Summary
Oracle 11g returned an empty result set on the first execution of a seemingly correct query, and only produced rows on subsequent runs.
The issue involved an inner join against table R000 and a conditional WHERE clause that later caused the optimizer to choose a different plan. Changing the join to a left outer join resolved the problem, but adding WHERE R000.FKLZ IS NOT NULL re‑introduced the failure.
The root cause was a stale optimizer statistic on R000 that led the planner to pick a plan that discarded the rows, followed by a “warm‑up” scenario where the same query generated a different plan after the first run.
Root Cause
- Outdated or missing statistics on
R000caused the optimizer to misestimate cardinality. - The optimizer cache reused a plan that assumed a very low selectivity for the join condition.
- After the first execution, the runtime statistics were refreshed implicitly, prompting a new plan that actually returned rows.
- Adding a
WHERE R000.FKLZ IS NOT NULLfiltered out the hidden rows because the earlier plan had already eliminated them.
Why This Happens in Real Systems
- Statistical drift: Production workloads change, but tables don’t get re‑stats frequently.
- Cache behavior: Oracle may keep a plan for a query in the shared pool; subsequent runs use the cached plan until the cache is purged.
- First‑run cold cache: The initial execution might not hit the costs expected because of uninitialized statistics.

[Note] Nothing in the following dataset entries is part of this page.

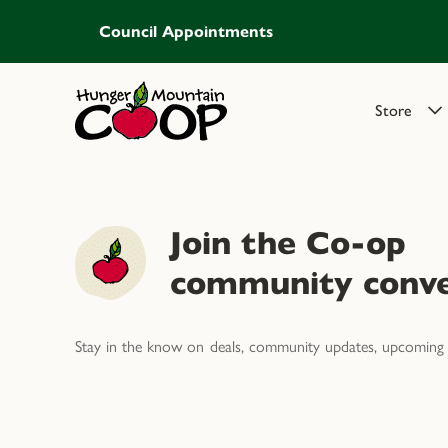
Council Appointments
Store
Join the Co-op
community conve
Stay in the know on deals, community updates, upcoming 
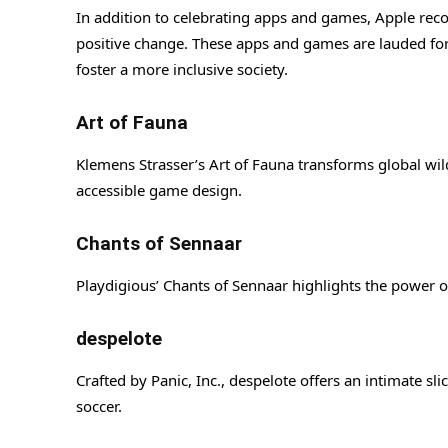
In addition to celebrating apps and games, Apple recog
positive change. These apps and games are lauded for 
foster a more inclusive society.
Art of Fauna
Klemens Strasser’s Art of Fauna transforms global wild
accessible game design.
Chants of Sennaar
Playdigious’ Chants of Sennaar highlights the power
despelote
Crafted by Panic, Inc., despelote offers an intimate sli
soccer.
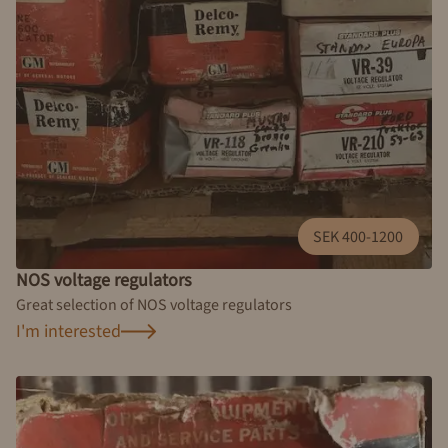
SEK 400-1200
NOS voltage regulators
Great selection of NOS voltage regulators
I'm interested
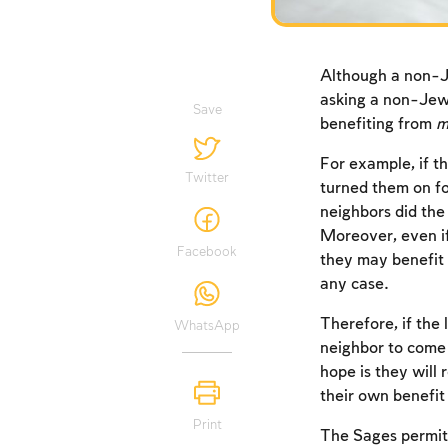
Although a non-J
asking a non-Jew
Save
benefiting from
m
For example, if t
Twitter
turned them on fo
neighbors did th
Moreover, even if
Facebook
they may benefit 
any case.
Therefore, if the
WhatsApp
neighbor to come 
hope is they will 
their own benefit
Print
The Sages permitt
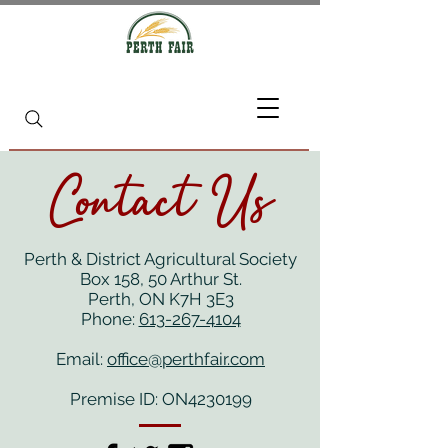
Contact Us
Perth & District Agricultural Society
Box 158, 50 Arthur St.
Perth, ON K7H 3E3
Phone:
613-267-4104
Email:
office@perthfair.com
Premise ID: ON4230199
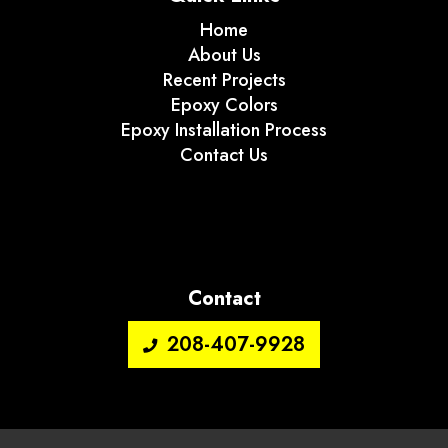
Home
About Us
Recent Projects
Epoxy Colors
Epoxy Installation Process
Contact Us
Contact
208-407-9928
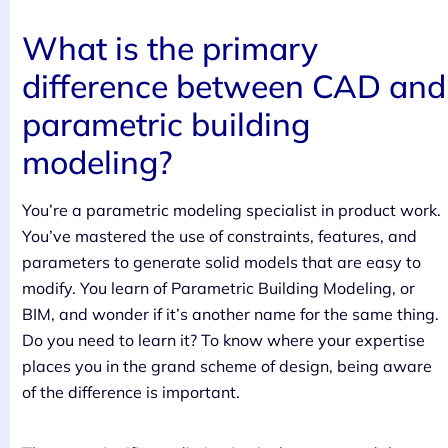
What is the primary
difference between CAD and
parametric building
modeling?
You’re a parametric modeling specialist in product work.
You’ve mastered the use of constraints, features, and
parameters to generate solid models that are easy to
modify. You learn of Parametric Building Modeling, or
BIM, and wonder if it’s another name for the same thing.
Do you need to learn it? To know where your expertise
places you in the grand scheme of design, being aware
of the difference is important.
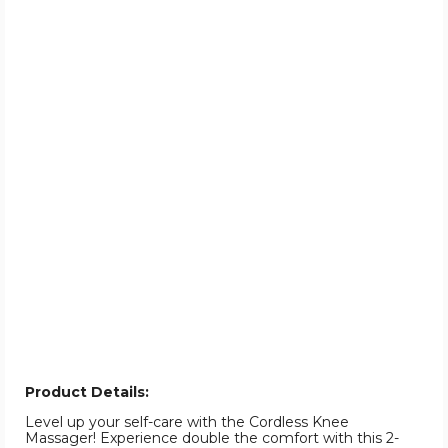
Product Details:
Level up your self-care with the Cordless Knee
Massager! Experience double the comfort with this 2-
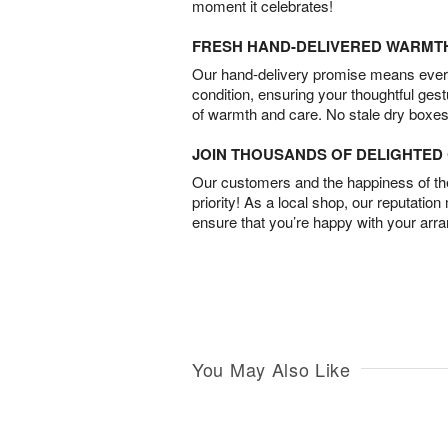
moment it celebrates!
FRESH HAND-DELIVERED WARMT
Our hand-delivery promise means every
condition, ensuring your thoughtful ges
of warmth and care. No stale dry boxes
JOIN THOUSANDS OF DELIGHTE
Our customers and the happiness of thei
priority! As a local shop, our reputation
ensure that you’re happy with your arr
You May Also Like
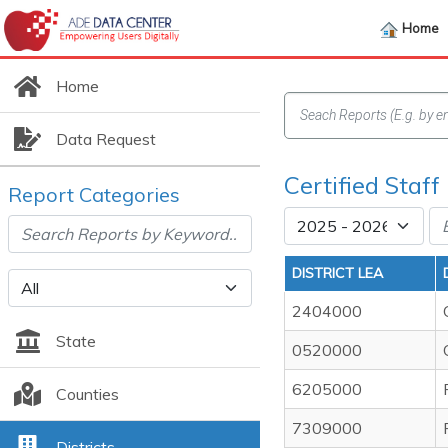
Home
Home
Data Request
Certified Staff 
Report Categories
DISTRICT LEA
2404000
State
0520000
6205000
Counties
7309000
Districts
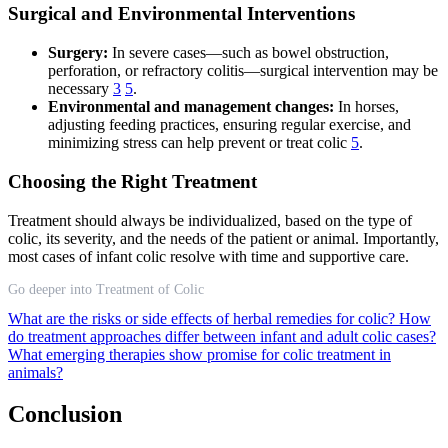
Surgical and Environmental Interventions
Surgery:
In severe cases—such as bowel obstruction,
perforation, or refractory colitis—surgical intervention may be
necessary
3
5
.
Environmental and management changes:
In horses,
adjusting feeding practices, ensuring regular exercise, and
minimizing stress can help prevent or treat colic
5
.
Choosing the Right Treatment
Treatment should always be individualized, based on the type of
colic, its severity, and the needs of the patient or animal. Importantly,
most cases of infant colic resolve with time and supportive care.
Go deeper into Treatment of Colic
What are the risks or side effects of herbal remedies for colic?
How
do treatment approaches differ between infant and adult colic cases?
What emerging therapies show promise for colic treatment in
animals?
Conclusion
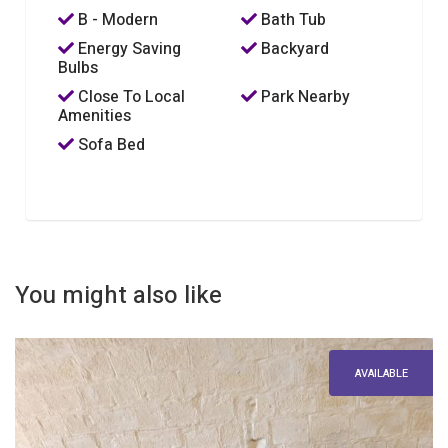
B - Modern
Bath Tub
Energy Saving
Backyard
Bulbs
Close To Local
Park Nearby
Amenities
Sofa Bed
You might also like
AVAILABLE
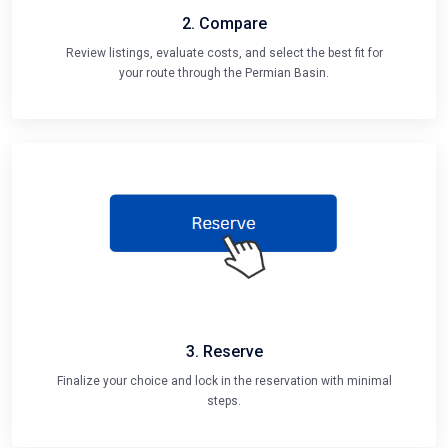
2. Compare
Review listings, evaluate costs, and select the best fit for
your route through the Permian Basin.
3. Reserve
Finalize your choice and lock in the reservation with minimal
steps.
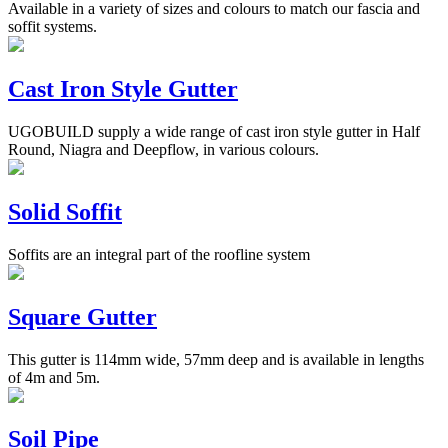
Available in a variety of sizes and colours to match our fascia and
soffit systems.
Cast Iron Style Gutter
UGOBUILD supply a wide range of cast iron style gutter in Half
Round, Niagra and Deepflow, in various colours.
Solid Soffit
Soffits are an integral part of the roofline system
Square Gutter
This gutter is 114mm wide, 57mm deep and is available in lengths
of 4m and 5m.
Soil Pipe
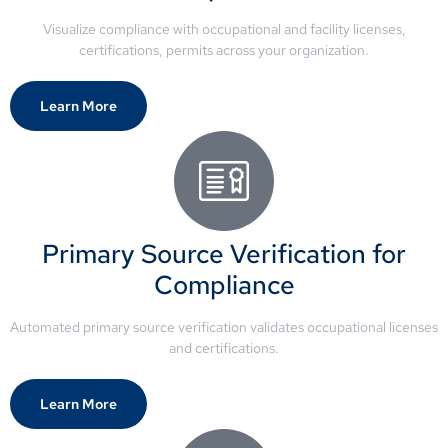
Visualize compliance with occupational and facility licenses,
certifications, permits across your organization.
Learn More
Primary Source Verification for
Compliance
Automated primary source verification validates occupational licenses
and certifications.
Learn More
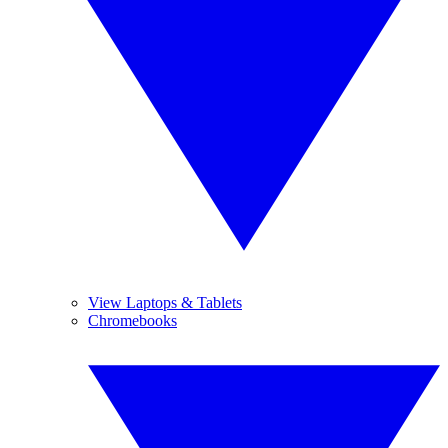
View Laptops & Tablets
Chromebooks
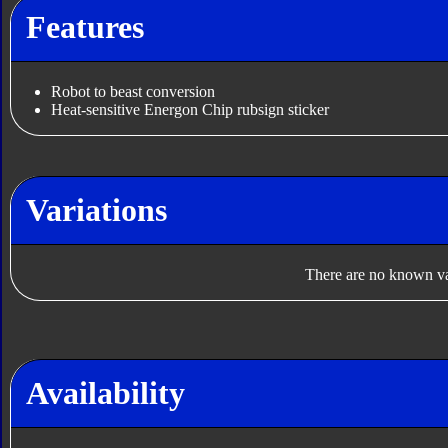
Features
Robot to beast conversion
Heat-sensitive Energon Chip rubsign sticker
Variations
There are no known var
Availability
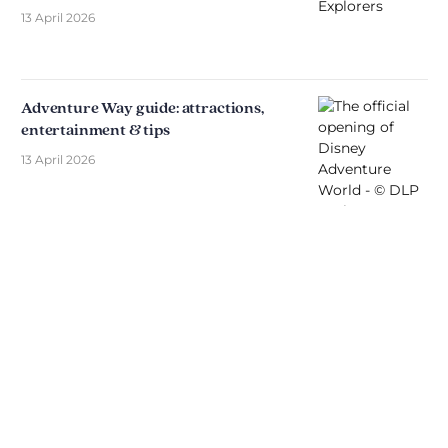
13 April 2026
Adventure Way guide: attractions,
entertainment & tips
13 April 2026
Discover The Disniverse: The
Community for Disney Fans ✨
Join other fans every day on our Discord server.
Whether you're looking for tips for your next trip to
Disneyland Paris, want to share your experiences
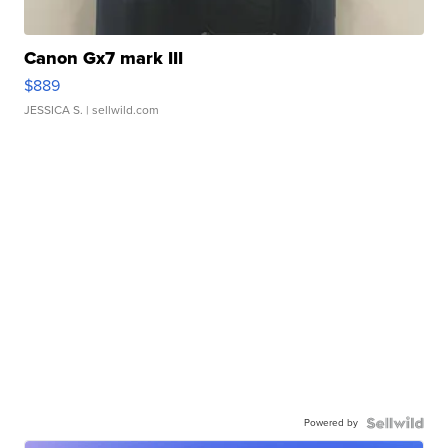
Canon Gx7 mark III
$889
JESSICA S.
| sellwild.com
Powered by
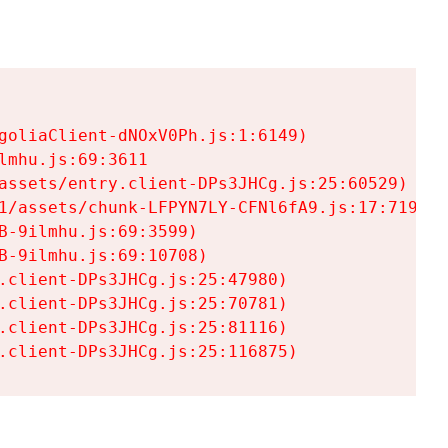
goliaClient-dNOxV0Ph.js:1:6149)

mhu.js:69:3611

assets/entry.client-DPs3JHCg.js:25:60529)

1/assets/chunk-LFPYN7LY-CFNl6fA9.js:17:7197)

-9ilmhu.js:69:3599)

-9ilmhu.js:69:10708)

.client-DPs3JHCg.js:25:47980)

.client-DPs3JHCg.js:25:70781)

.client-DPs3JHCg.js:25:81116)

.client-DPs3JHCg.js:25:116875)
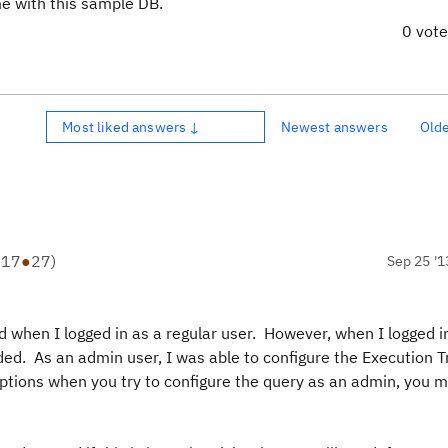
ome with this sample DB.
0 vot
Most liked answers ↓
Newest answers
Old
●
17
●
27
)
Sep 25 '1
d when I logged in as a regular user. However, when I logged i
ded. As an admin user, I was able to configure the Execution 
ny options when you try to configure the query as an admin, you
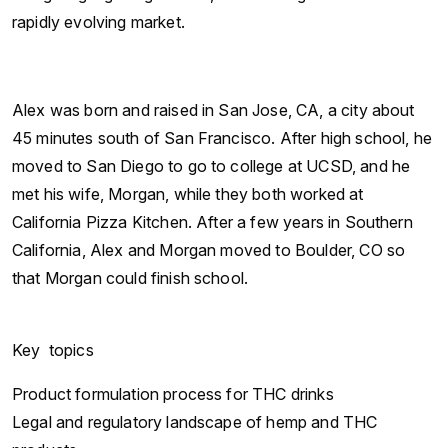
rapidly evolving market.
Alex was born and raised in San Jose, CA, a city about
45 minutes south of San Francisco. After high school, he
moved to San Diego to go to college at UCSD, and he
met his wife, Morgan, while they both worked at
California Pizza Kitchen. After a few years in Southern
California, Alex and Morgan moved to Boulder, CO so
that Morgan could finish school.
Key topics
Product formulation process for THC drinks
Legal and regulatory landscape of hemp and THC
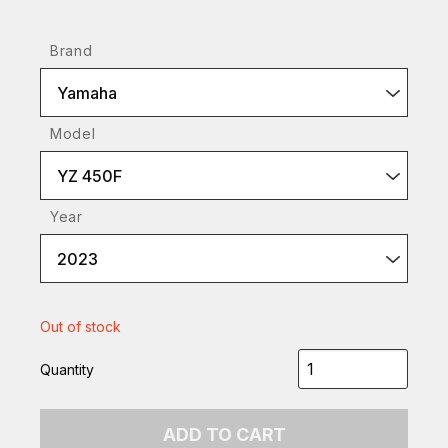
Brand
Yamaha
Model
YZ 450F
Year
2023
Out of stock
Quantity
ADD TO CART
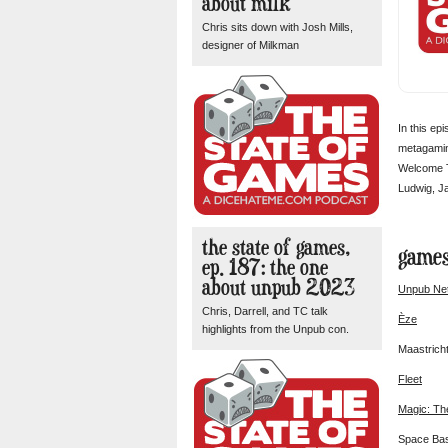
about milk
Chris sits down with Josh Mills,
designer of Milkman
In this ep
metagaming
Welcome To
Ludwig, Ja
the state of games,
games
ep. 187: the one
about unpub 2023
Unpub Ne
Chris, Darrell, and TC talk
Èze
highlights from the Unpub con.
Maastrich
Fleet
Magic: Th
Space Ba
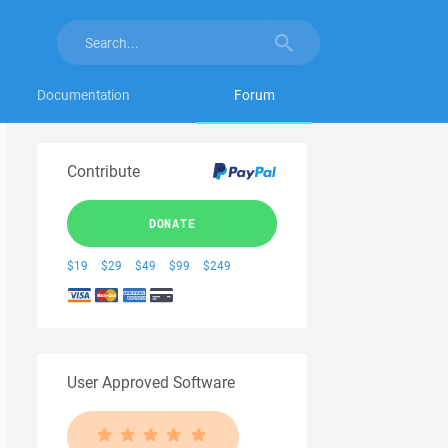
Documentation
Forum
Contribute
DONATE
$19
$29
$49
$99
$249
User Approved Software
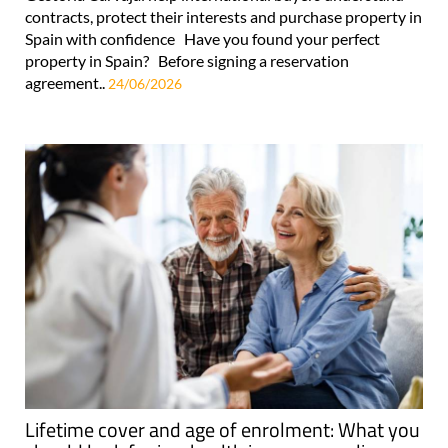
contracts, protect their interests and purchase property in
Spain with confidence Have you found your perfect
property in Spain? Before signing a reservation
agreement..
24/06/2026
Lifetime cover and age of enrolment: What you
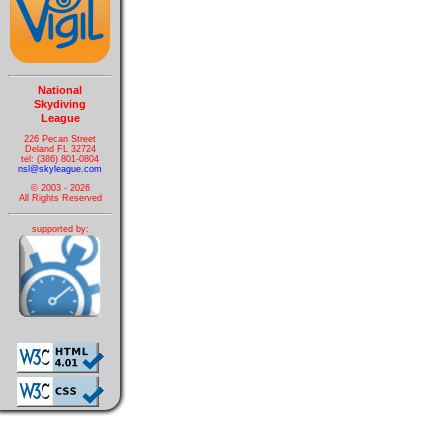
National
Skydiving
League
226 Pecan Street
Deland FL 32724
tel: (386) 801-0804
nsl@skyleague.com
© 2003 - 2026
All Rights Reserved
supported by:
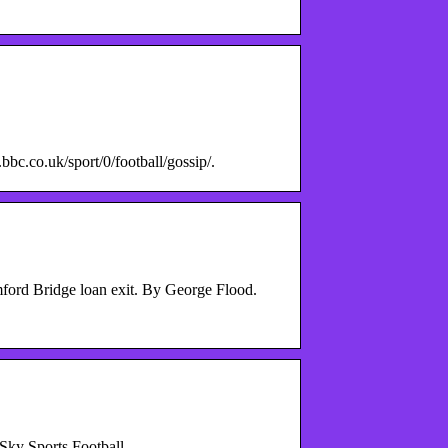
bbc.co.uk/sport/0/football/gossip/.
amford Bridge loan exit. By George Flood.
 Sky Sports Football.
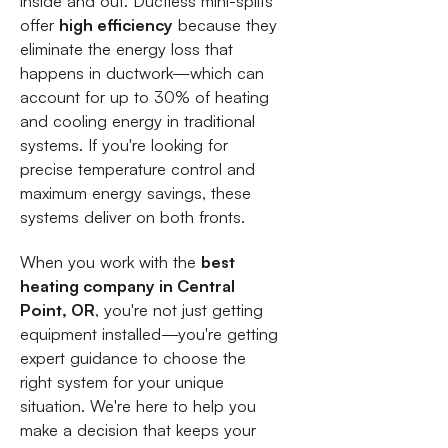
inside and out. Ductless mini-splits
offer
high efficiency
because they
eliminate the energy loss that
happens in ductwork—which can
account for up to 30% of heating
and cooling energy in traditional
systems. If you're looking for
precise temperature control and
maximum energy savings, these
systems deliver on both fronts.
When you work with the
best
heating company in Central
Point, OR
, you're not just getting
equipment installed—you're getting
expert guidance to choose the
right system for your unique
situation. We're here to help you
make a decision that keeps your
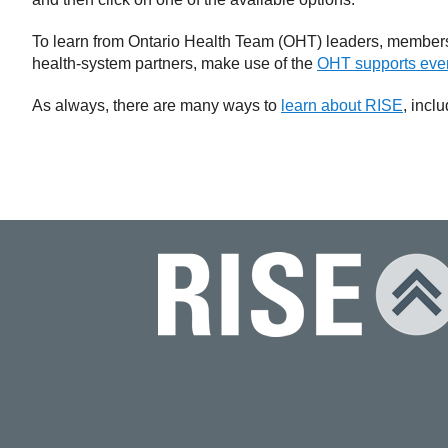
To learn from Ontario Health Team (OHT) leaders, members
health-system partners, make use of the
OHT supports even
As always, there are many ways to
learn about RISE
, incl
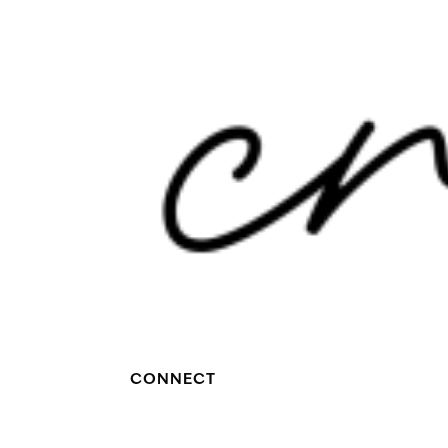
CONNECT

- Implicit plan changes: A small modification (e.g., changing an INNER JOIN to LEFT OUTER JOIN) can trigger a totally different plan.
Real-World Impact
- Zero availability of critical data for the first run of a batch job.
- Data inconsistency in downstream processes that depend on the query.
- Unexpected downtime for dashboards or analytics that rely on the query.
- Increased support load as operators investigate intermittent “no rows” errors.
Example or Code (if necessary and relevant)
SELECT RC201.FKLZ RC201_FKLZ,
RC201.NR RC201_NR,
-- ... other columns omitted for brevity ...
R000.FKFS
FROM RC201
JOIN RC220 ON RC201.CUST_FPLZ = RC220.CUST_FPLZ
JOIN R000 ON RC201.FKLZ = R000.FKLZ
WHERE ( R000.FKFS < 7 AND
(rc201.cust_fpfs IS NULL OR (rc201.cust_fpfs 0)) AND
(rc220.cust_fpfs IS NULL OR (rc220.cust_fpfs 0))
)
OR ( RC201.cust_fpfs >= 7 AND active = 1 )
OR ( rc220.cust_fpfs >= 7 AND active = 1 )
OR ( R000.FKFS >= 7 AND active = 1 )
AND RC201.CUST_FPFS != 2
AND (rc201.fklz != 'UNPROD' or rc201.active = 1)
-- problematic condition when uncommented
-- AND R000.FKLZ IS NOT NULL
How Senior Engineers Fix It
-
Refresh statistics on all involved tables, especially
R000:EXEC DBMS_STATS.GATHER_TABLE_STATS('SCHEMA', 'R000', estimate_percent => 100); -
Force a new plan with a query rewrite or plan guide if needed:
DBMS_XPLAN.DISPLAY_CURSOR(fcur => 'last', fplan => 'ALL'); -
Use a binder variable or opt_param to encourage a fresh optimiser estimation:
ALTER SESSION SET optimizer_features_enable = '11.2.0.4'; -
Schedule regular stats jobs tied to data change thresholds.
-
Remove hidden filters (e.g.,
WHERE R000.FKLZ IS NOT NULL) and ensure the join semantics match the intended logic.
Why Juniors Miss It
- Assuming stats are always accurate; they rarely check when encountering intermittent failures.
- Overlooking shared pool plan caching; they may think each execution is independent.
- Underestimating the impact of subtle WHERE clauses that interact with join predicates.
- Not using tools like
DBMS_XPLANorSQL_TRACEto diagnose plan changes.
By systematically reviewing statistics, plan caching behavior, and join logic, senior engineers isolate and resolve such elusive one‑off query issues.